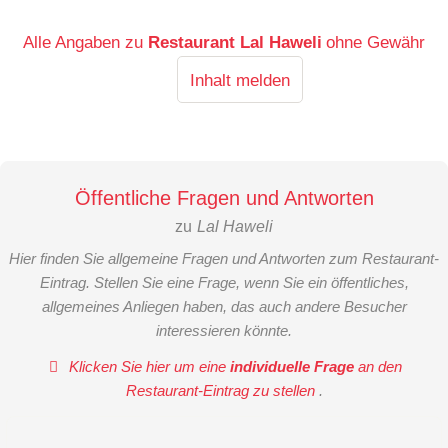
Alle Angaben zu
Restaurant Lal Haweli
ohne Gewähr
Inhalt melden
Öffentliche Fragen und Antworten
zu
Lal Haweli
Hier finden Sie allgemeine Fragen und Antworten zum Restaurant-
Eintrag. Stellen Sie eine Frage, wenn Sie ein öffentliches,
allgemeines Anliegen haben, das auch andere Besucher
interessieren könnte.
Klicken Sie hier um eine
individuelle Frage
an den
Restaurant-Eintrag zu stellen
.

What to produce: Where the line containing "Klicken Sie hier um eine" appears, begin a word-for-word copy and carry it through the last line of the listing, leaving out all other lines.

Answer for the task:
Klicken Sie hier um eine
individuelle Frage
an den
Restaurant-Eintrag zu stellen
.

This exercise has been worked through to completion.